Tiba-tiba saja pegawai itu pun menatap sinis, pada dinda yang terlihat malu, saat menyebutkan nama benda yang akan dia beli.
"Anak zaman sekarang, memang pada nakal. Enggak bisa jaga, diri!" cibir pegawai apotek ketus.
Dinda hanya terdiam, hatinya sakit saat mendengar cibiran dari orang, yang tidak mengetahui kejadian sebenarnya.
Setelah selesai membeli alat itu, dinda pun segera pulang ke kosan.
Dia sudah tidak sabar, ingin segera mengecek apa yang mengganggu pikiran dia selama ini.
Dengan jantung berdebar, dinda pun memasukkan alat itu pada wadah kecil berisi air seninya.
Dinda menutup mata, berharap saat membuka mata alat itu membuktikan, jika dugaannya selama ini salah.

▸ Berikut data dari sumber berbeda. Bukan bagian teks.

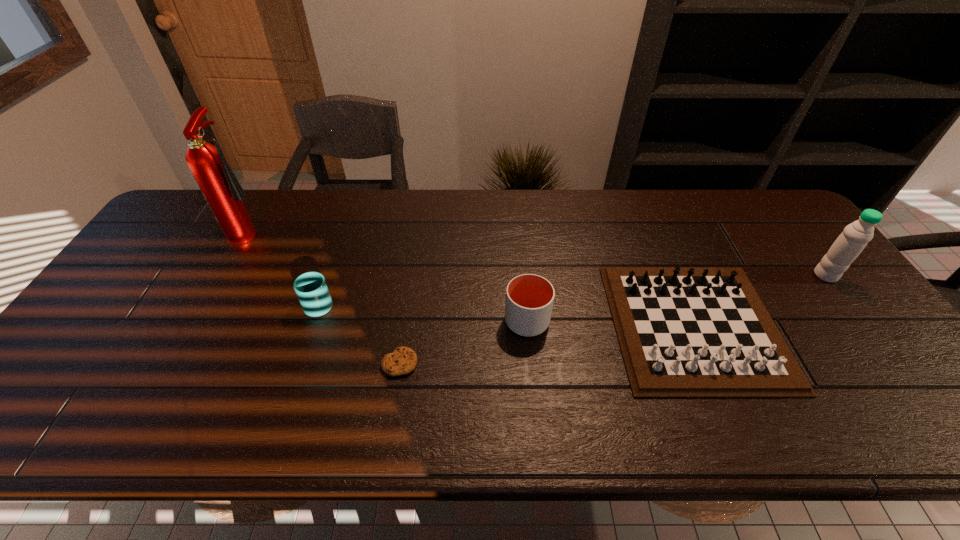 Find the location of a particular element. The image size is (960, 540). vacant space that satisfies the following two spatial constraints: 1. at the nozzle of the leftmost object; 2. on the back side of the cookie is located at coordinates (177, 363).

This screenshot has width=960, height=540. Identify the location of vacant space that satisfies the following two spatial constraints: 1. at the nozzle of the farthest object; 2. on the left side of the fifth object from left to right. (198, 326). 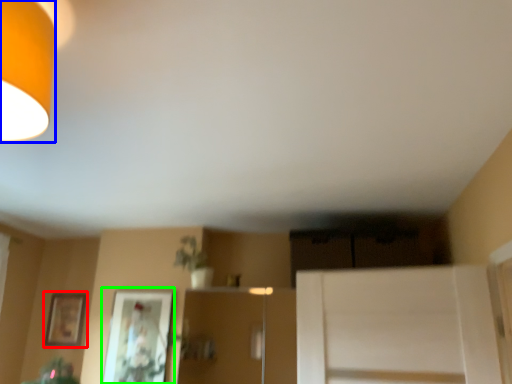 Question: Based on their relative distances, which object is farther from picture frame (highlighted by a red box)? Choose from lamp (highlighted by a blue box) and picture frame (highlighted by a green box).

Choices:
 (A) lamp
 (B) picture frame

Answer: (A) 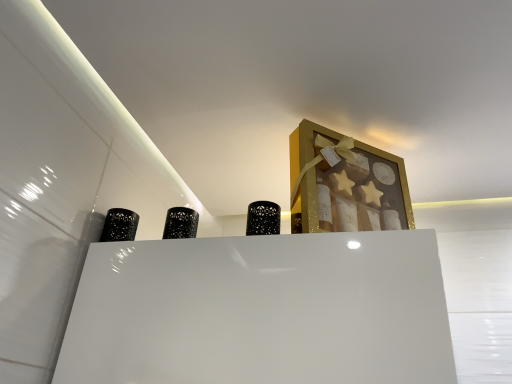 This screenshot has width=512, height=384. What are the coordinates of `free space above gold glitter picture frame at upper center (from a real-world perspective)` in the screenshot? It's located at (350, 130). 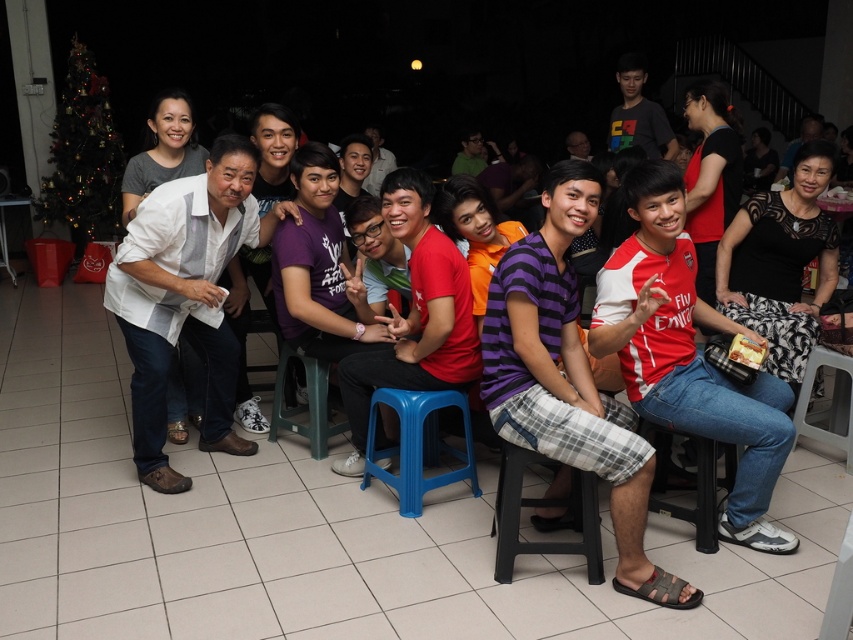 You are a photographer trying to capture a group photo. You notice the black plastic stool at lower center and the green plastic stool at center. Which stool is directly above the other?

The green plastic stool at center is directly above the black plastic stool at lower center because the black plastic stool at lower center is positioned under the green plastic stool at center.

You are organizing a small event and need to seat two guests. You have a black plastic stool at lower center and a plastic stool at lower right available. Which stool would you choose if you want the larger one for comfort?

The plastic stool at lower right is larger than the black plastic stool at lower center, so you should choose the plastic stool at lower right for comfort.

You are at a Christmas party and want to sit on the stool closest to the Christmas tree. Which stool should you choose between the blue plastic stool at center and the plastic stool at lower right?

The blue plastic stool at center is to the left of the plastic stool at lower right. Since the Christmas tree is on the left side of the frame, the blue plastic stool at center is closer to the Christmas tree. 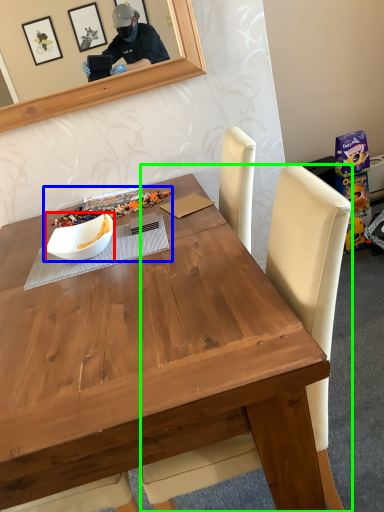 Question: Which object is the closest to the bowl (highlighted by a red box)? Choose among these: fruit dish (highlighted by a blue box) or chair (highlighted by a green box).

Choices:
 (A) fruit dish
 (B) chair

Answer: (A) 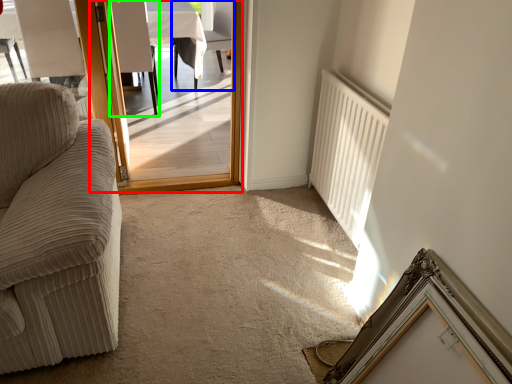 Question: Which is farther away from screen door (highlighted by a red box)? chair (highlighted by a blue box) or armchair (highlighted by a green box)?

Choices:
 (A) chair
 (B) armchair

Answer: (A) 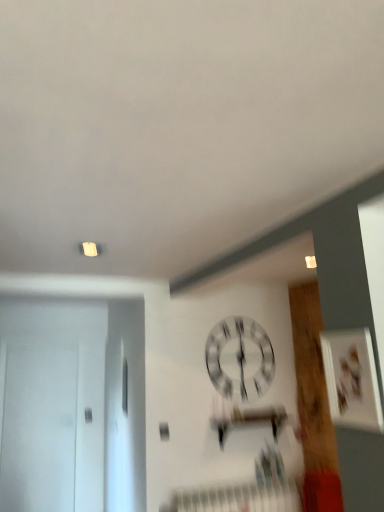 Question: Can you confirm if white glossy clock at center is thinner than white matte door at left?

Choices:
 (A) yes
 (B) no

Answer: (A)

Question: Considering the relative positions of white glossy clock at center and white matte door at left in the image provided, is white glossy clock at center in front of white matte door at left?

Choices:
 (A) yes
 (B) no

Answer: (A)

Question: Is white glossy clock at center outside of white matte door at left?

Choices:
 (A) no
 (B) yes

Answer: (B)

Question: Does white glossy clock at center lie behind white matte door at left?

Choices:
 (A) no
 (B) yes

Answer: (A)

Question: From a real-world perspective, is white glossy clock at center under white matte door at left?

Choices:
 (A) yes
 (B) no

Answer: (B)

Question: Could you tell me if white glossy clock at center is facing white matte door at left?

Choices:
 (A) no
 (B) yes

Answer: (A)

Question: Does white matte door at left appear on the right side of white glossy clock at center?

Choices:
 (A) yes
 (B) no

Answer: (B)

Question: Is white matte door at left not inside white glossy clock at center?

Choices:
 (A) yes
 (B) no

Answer: (A)

Question: Does white matte door at left come in front of white glossy clock at center?

Choices:
 (A) yes
 (B) no

Answer: (B)

Question: Is white glossy clock at center surrounded by white matte door at left?

Choices:
 (A) yes
 (B) no

Answer: (B)

Question: From a real-world perspective, does white matte door at left stand above white glossy clock at center?

Choices:
 (A) no
 (B) yes

Answer: (A)

Question: Is white matte door at left next to white glossy clock at center?

Choices:
 (A) no
 (B) yes

Answer: (A)

Question: In terms of height, does white glossy clock at center look taller or shorter compared to white matte door at left?

Choices:
 (A) tall
 (B) short

Answer: (B) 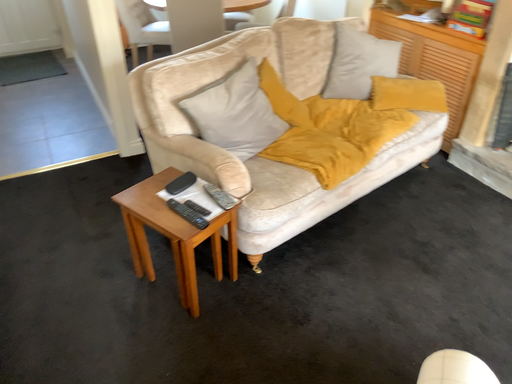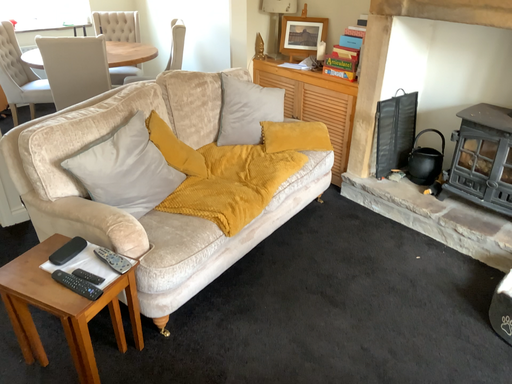 Question: How did the camera likely rotate when shooting the video?

Choices:
 (A) rotated upward
 (B) rotated downward

Answer: (A)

Perlahan dinda membuka matanya, dan seketika dia menangis saat melihat alat itu menunjukkan dua garis merah, yang membuktikan jika dirinya benar-benar sedang hamil.
Tubuh dinda lemas, bahkan lututnya pun tak sanggup menahan beban badannya. hingga dia pun, terduduk di lantai kamar mandi.
Dinda menangis, meratapi hidupnya yang seketika hancur karena kesalahan satu malam bersama raffael.
Haruskah dia memberitahu raffael tentang hal ini. Tidak, dinda tidak mau merusak pernikahan raffael, yang sebentar lagi akan di gelar.
Dinda memilih bungkam, meskipun dia juga belum tahu bagaimana dengan kehidupannya selanjutnya.
Hari ini dinda memutuskan untuk bekerja, seperti biasanya. walaupun masih syok, tak membuat semangat dinda menurun.
Namun saat akan berangkat, dinda di kejutkan dengan kedatangan raffael di kosannya.
"Raffael...! Apa yang kamu lakukan di sini?" tanya dinda terkejut.
Raffael menatap tajam dinda, yang juga menatapnya. "Gue ke sini, karena ada hal yang ingin gue bicarakan sama lo." jawabnya dingin.
Seketika dinda merasa khawatir, apakah raffael tahu keadaannya sekarang? Atau apakah raffael, sudah mengingat hal yang di lakukannya, pada dinda saat malam itu?